Learning-related deactivation responses in the vmPFC displayed as an inverted-U function. Bands of low and high dopamine at the edges of the curve (shaded areas) represent zones of optimal function in which local deactivation responses (SEQ − CCW < 0) occur during task performance. The data were modeled using a simplex search method (Lagarias et al., 1998) to fit the measured learning-related responses to a Gaussian curve, f(v) = p₁ × exp(−(v)²/p₂) + p₃, where v is the hypothetical regional dopamine level and f(v) is the corresponding activation response.
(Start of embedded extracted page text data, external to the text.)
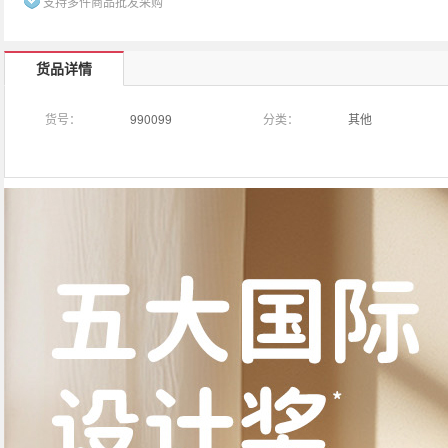
支持多件商品批发采购
货品详情
货号：
990099
分类：
其他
The model was based on two major assumptions: (1) for all subjects, the local dopamine level was assumed to be higher in ON relative to OFF (v_s,ON > v_s,OFF, where v_i,j is the dopamine level for subject i in condition j); and (2) because the valine allele is associated with greater activity of the enzyme in the brain (Chen et al., 2004), carriers of this allele were assumed to have relatively lower dopamine levels at baseline [mean (v_val/val,OFF) < mean (v_val/met,OFF) < mean (v_met/met,OFF)]. The model included two minor constraints: (1) the increment in dopamine level with treatment was of similar magnitude across genotypes [SD(v_i,ON − v_i,OFF)_{iϵ{all subjects}} is minimal]; and (2) the amplitude of f(v) was determined by the range of the measured regional data. This fitting procedure was implemented in Matlab 6.5 (MathWorks).